TASK PROMPT >>
Would you output all the lines below precisely as they stand, leaving each picture out?

*** SOURCE DATA ***

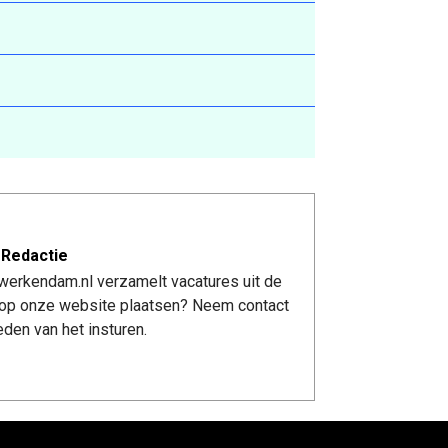
 Redactie
werkendam.nl verzamelt vacatures uit de
re op onze website plaatsen? Neem contact
den van het insturen.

*** End of SOURCE DATA ***

WRITTEN RESPONSE >>
 Redactie
werkendam.nl verzamelt vacatures uit de
re op onze website plaatsen? Neem contact
den van het insturen.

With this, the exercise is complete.